> [What needs to be done] Without including any picture, return the complete set of records exactly.

> [Data excerpts]
* * *

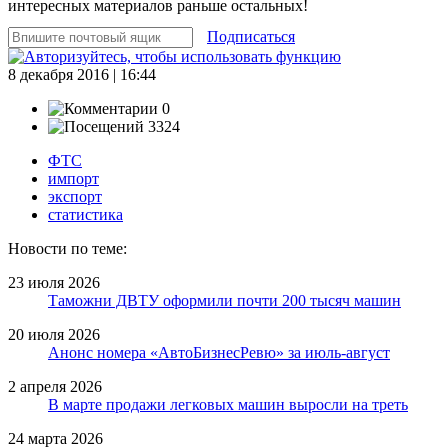
интересных материалов раньше остальных!
Подписаться
8 декабря 2016 | 16:44
0
3324
ФТС
импорт
экспорт
статистика
Новости по теме:
23 июля 2026
Таможни ДВТУ оформили почти 200 тысяч машин
20 июля 2026
Анонс номера «АвтоБизнесРевю» за июль-август
2 апреля 2026
В марте продажи легковых машин выросли на треть
24 марта 2026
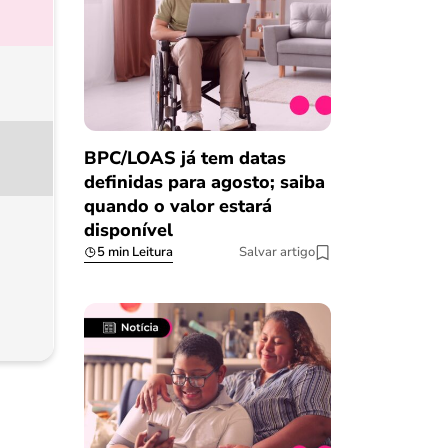
BPC/LOAS já tem datas
definidas para agosto; saiba
quando o valor estará
disponível
5 min Leitura
Salvar artigo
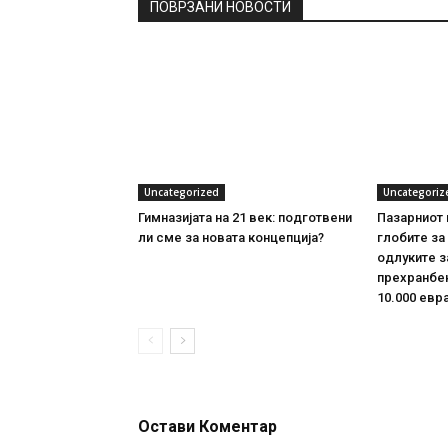
ПОВРЗАНИ НОВОСТИ
Uncategorized
Uncategoriz
Гимназијата на 21 век: подготвени
Пазарниот 
ли сме за новата концепција?
глобите за
одлуките з
прехранбен
10.000 евр
Остави Коментар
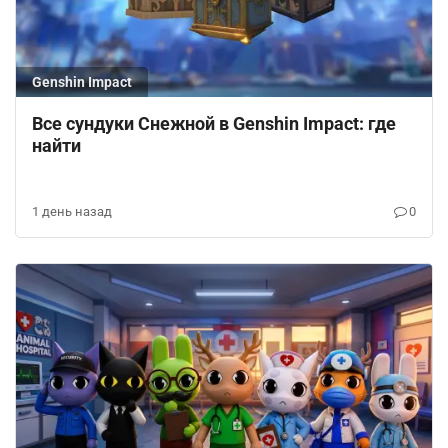
Genshin Impact
Все сундуки Снежной в Genshin Impact: где
найти
1 день назад
0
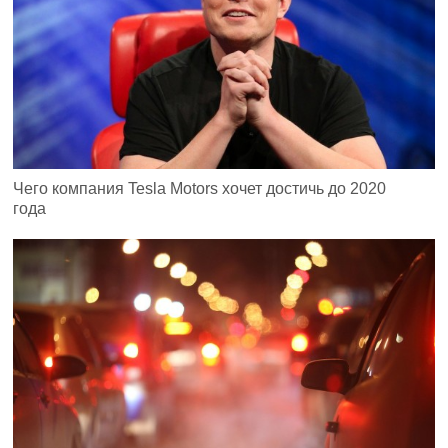
Чего компания Tesla Motors хочет достичь до 2020
года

* * *

> [Reply]
интересных материалов раньше остальных!
Подписаться
8 декабря 2016 | 16:44
0
3324
ФТС
импорт
экспорт
статистика
Новости по теме:
23 июля 2026
Таможни ДВТУ оформили почти 200 тысяч машин
20 июля 2026
Анонс номера «АвтоБизнесРевю» за июль-август
2 апреля 2026
В марте продажи легковых машин выросли на треть
24 марта 2026
BPC/LOAS já tem datas
definidas para agosto; saiba
quando o valor estará
disponível
5 min Leitura
Salvar artigo
ПОВРЗАНИ НОВОСТИ
Uncategorized
Uncategoriz
Гимназијата на 21 век: подготвени
Пазарниот 
ли сме за новата концепција?
глобите за
одлуките з
прехранбен
10.000 евр
Остави Коментар
Genshin Impact
Все сундуки Снежной в Genshin Impact: где
найти
1 день назад
0
Чего компания Tesla Motors хочет достичь до 2020
года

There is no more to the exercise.